### EXTRACTED MATERIAL
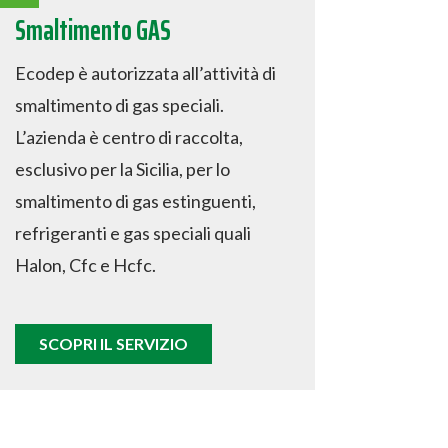
Smaltimento GAS
Ecodep è autorizzata all’attività di
smaltimento di gas speciali.
L’azienda è centro di raccolta,
esclusivo per la Sicilia, per lo
smaltimento di gas estinguenti,
refrigeranti e gas speciali quali
Halon, Cfc e Hcfc.
SCOPRI IL SERVIZIO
######
## WORK ORDER
Where a record above holds a picture, drop the picture and print the rest exactly.

## EXERCISE RESPONSE
Smaltimento GAS
Ecodep è autorizzata all’attività di
smaltimento di gas speciali.
L’azienda è centro di raccolta,
esclusivo per la Sicilia, per lo
smaltimento di gas estinguenti,
refrigeranti e gas speciali quali
Halon, Cfc e Hcfc.
SCOPRI IL SERVIZIO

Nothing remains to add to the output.